If a governor chooses to expand Medicaid under the PPACA, all of the newly eligible Medicaid recipients would simply be auto-enrolled onto Medicaid via the new ‘Health Insurance Exchanges’. And, since their income levels will be too low to qualify for a ‘Health Insurance Subsidy’. There will be no ramifications to employers if their employee’s annual income levels fall into this new ‘eligibility gap’. These new eligibles would simply enroll in Medicaid and eliminate the risk to their employers of being fined $2,000 annually for each of them under the PPACA “Employer Shared Responsibility” clause.
However, if a governor chooses not to expand Medicaid, employers in their state with 50 or more ‘full time equivalent’ employees would have to provide PPACA approved health insurance for all of their employees with income levels that fall into this new ‘eligibility gap’. Or else, pay a “Shared Responsibility” annual penalty of $2,000 for each employee (excluding the first 30 employees). Many employers will simply pay the annual penalty instead of providing PPACA compliant health insurance since the law mandates that employers can not require employees to pay more than 9.5% of their annual household income in cost sharing to help them pay for their health insurance. For example, if the cost to insure a single employee is $5,000 annually. The employer can not legally require the employee to pay more than $475 each year to help him/her pay for their health insurance coverage. This means the employer’s annual out of pocket cost to insure that employee would be $4,525. In this near future common scenario, paying the $2,000 ‘Employer Shared Responsibility’ penalty just makes better business sense.
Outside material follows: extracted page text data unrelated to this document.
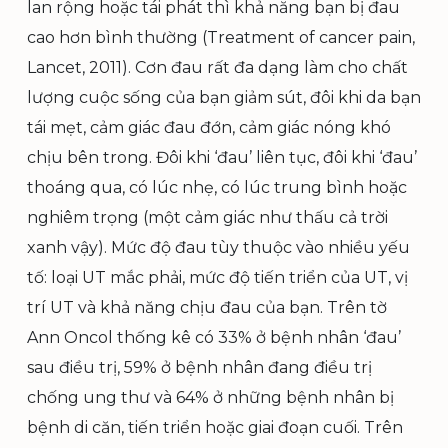
lan rộng hoặc tái phát thì khả năng bạn bị đau
cao hơn bình thường (Treatment of cancer pain,
Lancet, 2011). Cơn đau rất đa dạng làm cho chất
lượng cuộc sống của bạn giảm sút, đôi khi da bạn
tái mẹt, cảm giác đau đớn, cảm giác nóng khó
chịu bên trong. Đôi khi ‘đau’ liên tục, đôi khi ‘đau’
thoáng qua, có lúc nhẹ, có lúc trung bình hoặc
nghiêm trọng (một cảm giác như thấu cả trời
xanh vậy). Mức độ đau tùy thuộc vào nhiều yếu
tố: loại UT mắc phải, mức độ tiến triển của UT, vị
trí UT và khả năng chịu đau của bạn. Trên tờ
Ann Oncol thống kê có 33% ở bệnh nhân ‘đau’
sau điều trị, 59% ở bệnh nhân đang điều trị
chống ung thư và 64% ở những bệnh nhân bị
bệnh di căn, tiến triển hoặc giai đoạn cuối. Trên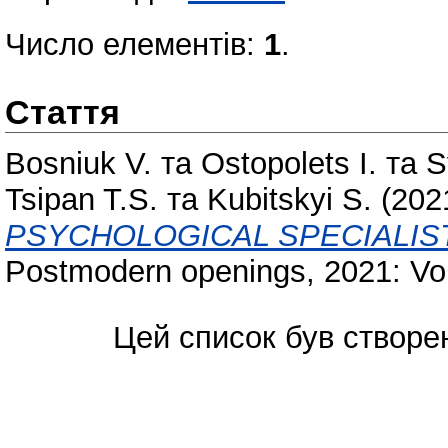
Число елементів:
1
.
Стаття
Bosniuk V.
та
Ostopolets I.
та
S
Tsipan T.S.
та
Kubitskyi S.
(202
PSYCHOLOGICAL SPECIALIST
Postmodern openings, 2021: Vol
Цей список був створе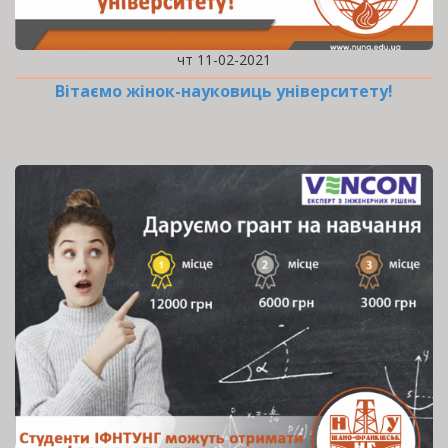
чт 11-02-2021
Вітаємо жінок-науковиць університету!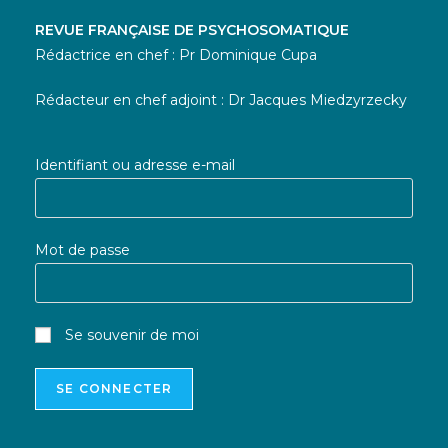
REVUE FRANÇAISE DE PSYCHOSOMATIQUE
Rédactrice en chef : Pr Dominique Cupa
Rédacteur en chef adjoint : Dr Jacques Miedzyrzecky
Identifiant ou adresse e-mail
Mot de passe
Se souvenir de moi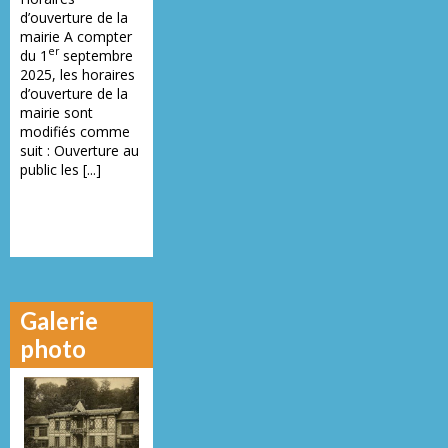
d’ouverture de la
mairie A compter
er
du 1
septembre
2025, les horaires
d’ouverture de la
mairie sont
modifiés comme
suit : Ouverture au
public les [...]
Galerie
photo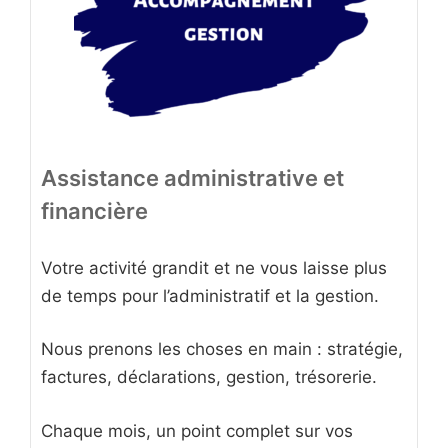
Assistance administrative et
financière
Votre activité grandit et ne vous laisse plus
de temps pour l’administratif et la gestion.
Nous prenons les choses en main : stratégie,
factures, déclarations, gestion, trésorerie.
Chaque mois, un point complet sur vos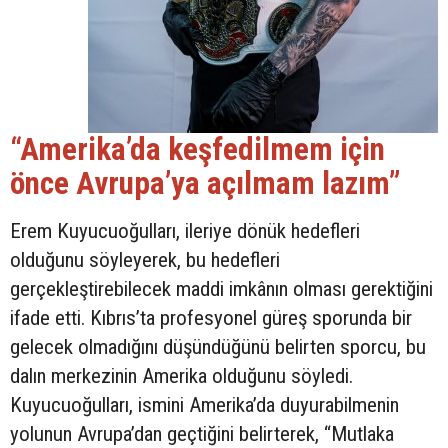
“Amerika’da keşfedilmem için
önce Avrupa’ya açılmam lazım”
Erem Kuyucuoğulları, ileriye dönük hedefleri
olduğunu söyleyerek, bu hedefleri
gerçekleştirebilecek maddi imkânın olması gerektiğini
ifade etti. Kıbrıs’ta profesyonel güreş sporunda bir
gelecek olmadığını düşündüğünü belirten sporcu, bu
dalın merkezinin Amerika olduğunu söyledi.
Kuyucuoğulları, ismini Amerika’da duyurabilmenin
yolunun Avrupa’dan geçtiğini belirterek, “Mutlaka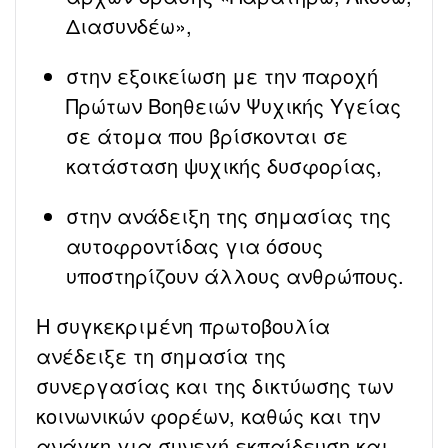
Διασυνδέω»,
στην εξοικείωση με την παροχή
Πρώτων Βοηθειών Ψυχικής Υγείας
σε άτομα που βρίσκονται σε
κατάσταση ψυχικής δυσφορίας,
στην ανάδειξη της σημασίας της
αυτοφροντίδας για όσους
υποστηρίζουν άλλους ανθρώπους.
Η συγκεκριμένη πρωτοβουλία
ανέδειξε τη σημασία της
συνεργασίας και της δικτύωσης των
κοινωνικών φορέων, καθώς και την
ανάγκη για συνεχή εκπαίδευση και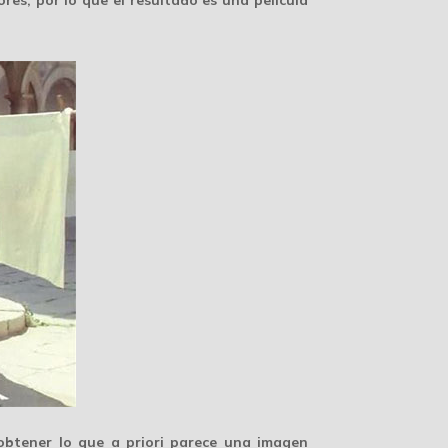
obtener lo que a priori parece una
imagen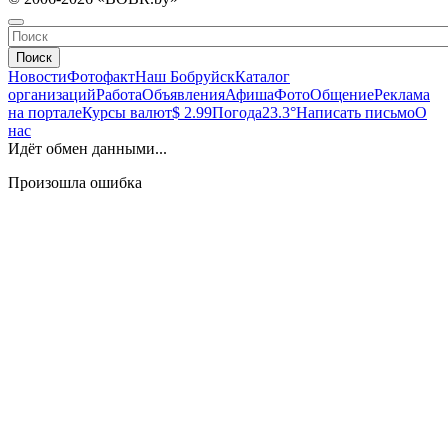
Поиск
Новости
Фотофакт
Наш Бобруйск
Каталог
организаций
Работа
Объявления
Афиша
Фото
Общение
Реклама
на портале
Курсы валют
$ 2.99
Погода
23.3°
Написать письмо
О
нас
Идёт обмен данными...
Произошла ошибка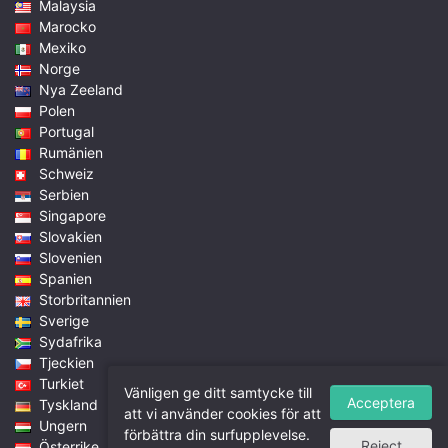
Malaysia
Marocko
Mexiko
Norge
Nya Zeeland
Polen
Portugal
Rumänien
Schweiz
Serbien
Singapore
Slovakien
Slovenien
Spanien
Storbritannien
Sverige
Sydafrika
Tjeckien
Turkiet
Vänligen ge ditt samtycke till
Acceptera
Tyskland
att vi använder cookies för att
Ungern
förbättra din surfupplevelse.
Reject
Österrike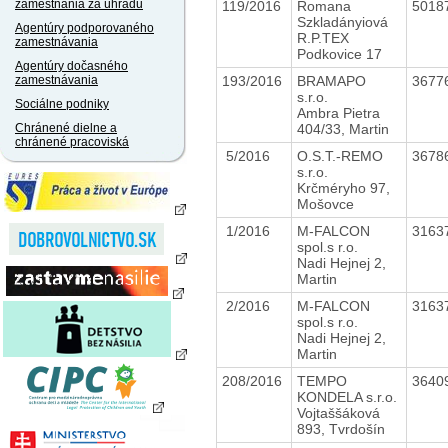
zamestnania za úhradu
119/2016
Romana
5018
Szkladányiová
Agentúry podporovaného
R.P.TEX
zamestnávania
Podkovice 17
Agentúry dočasného
193/2016
BRAMAPO
3677
zamestnávania
s.r.o.
Sociálne podniky
Ambra Pietra
404/33, Martin
Chránené dielne a
chránené pracoviská
5/2016
O.S.T.-REMO
3678
s.r.o.
Krčméryho 97,
Mošovce
1/2016
M-FALCON
3163
spol.s r.o.
Nadi Hejnej 2,
Martin
2/2016
M-FALCON
3163
spol.s r.o.
Nadi Hejnej 2,
Martin
208/2016
TEMPO
3640
KONDELA s.r.o.
Vojtaššáková
893, Tvrdošín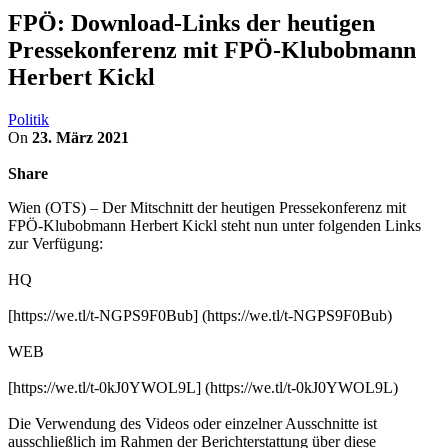
FPÖ: Download-Links der heutigen
Pressekonferenz mit FPÖ-Klubobmann
Herbert Kickl
Politik
On
23. März 2021
Share
Wien (OTS) – Der Mitschnitt der heutigen Pressekonferenz mit
FPÖ-Klubobmann Herbert Kickl steht nun unter folgenden Links
zur Verfügung:
HQ
[https://we.tl/t-NGPS9F0Bub] (https://we.tl/t-NGPS9F0Bub)
WEB
[https://we.tl/t-0kJ0YWOL9L] (https://we.tl/t-0kJ0YWOL9L)
Die Verwendung des Videos oder einzelner Ausschnitte ist
ausschließlich im Rahmen der Berichterstattung über diese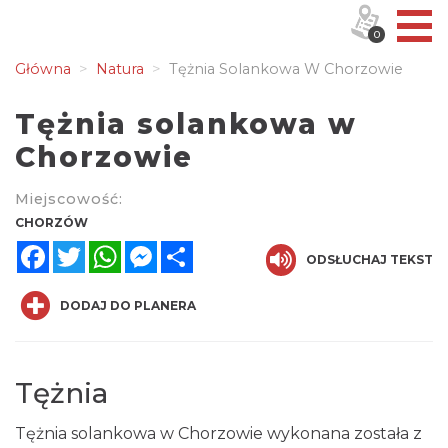
0
Główna
Natura
Tężnia Solankowa W Chorzowie
Tężnia solankowa w
Chorzowie
Miejscowość:
CHORZÓW
Facebook
Twitter
WhatsApp
Messenger
Share
ODSŁUCHAJ TEKST
DODAJ DO PLANERA
Tężnia
Tężnia solankowa w Chorzowie wykonana została z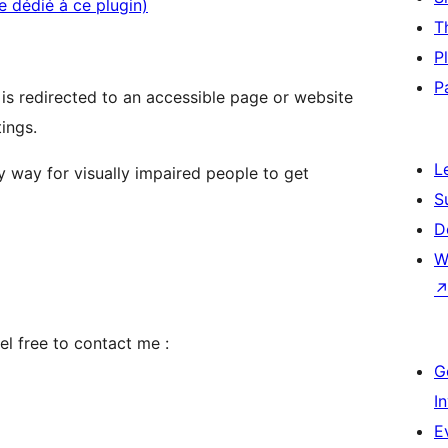
e dédié à ce plugin)
T
P
P
is redirected to an accessible page or website
ings.
L
sy way for visually impaired people to get
S
D
W
el free to contact me :
G
I
E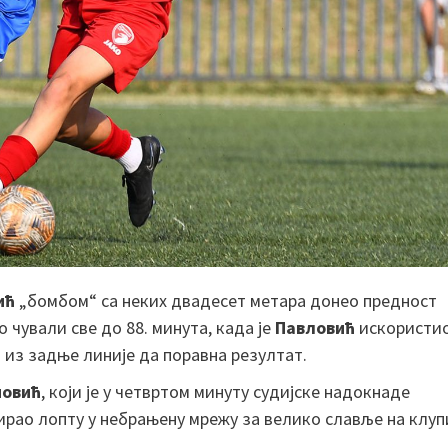
ић
„бомбом“ са неких двадесет метара донео предност
 чували све до 88. минута, када је
Павловић
искористи
 из задње линије да поравна резултат.
новић
, који је у четвртом минуту судијске надокнаде
ирао лопту у небрањену мрежу за велико славље на клуп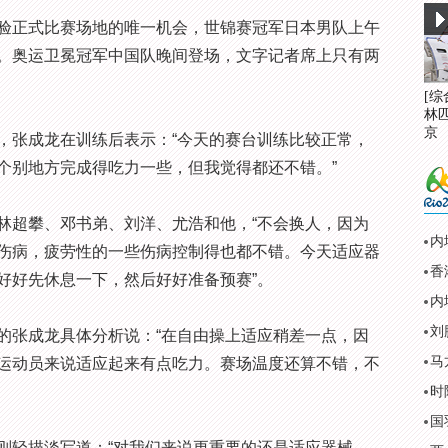
正式比赛场地的唯一机会，世锦赛冠军日本男队上午
。奥运卫冕冠军中国队晚间登场，文字记者席上只有两
[
林
京
张成龙在训练后表示：“今天的赛台训练比较正常，
个别地方完成得吃力一些，但我觉得都还不错。”
超攀、邓书弟、刘洋、尤浩和他，“不会换人，因为
内
伤病，疲劳性的一些伤病控制得也都不错。今天适应器
好好先休息一下，然后好好准备预赛”。
刘
张成龙具体分析说：“在自由操上适应稍差一点，因
马
运动员来说适应起来有点吃力。赛场温度还算不错，不
时
轻描淡写道：“对我们来说更重要的还是适应器械，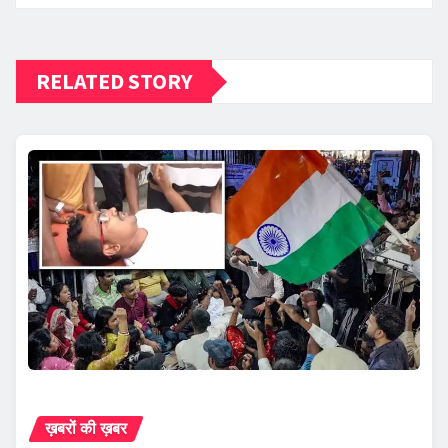
RELATED STORY
ख़बरों की ख़बर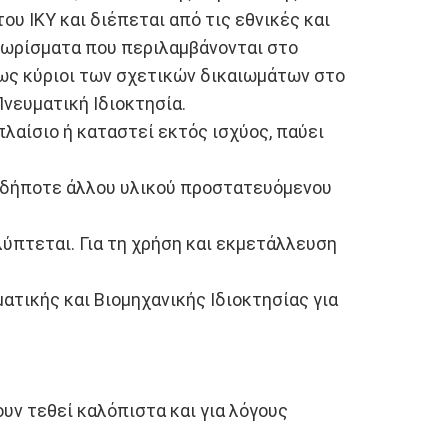
ου ΙΚΥ και διέπεται από τις εθνικές και
γνωρίσματα που περιλαμβάνονται στο
 ως κύριοι των σχετικών δικαιωμάτων στο
Πνευματική Ιδιοκτησία.
λαίσιο ή καταστεί εκτός ισχύος, παύει
ιουδήποτε άλλου υλικού προστατευόμενου
ύπτεται. Για τη χρήση και εκμετάλλευση
τικής και Βιομηχανικής Ιδιοκτησίας για
ουν τεθεί καλόπιστα και για λόγους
Whilst certain Conservative governors may feel pressured to expand Medicaid because of the above scenario. It is crucial that they stick to their principles and not give in to requests from employers who are seeking relief on a micro level. For expanding Medicaid will do nothing but increase health insurance costs to everyone else, further burden taxpayers of other states. And, require employers to pay much more on a macro level as their tax burdens increase to pay for yet another massive entitlement.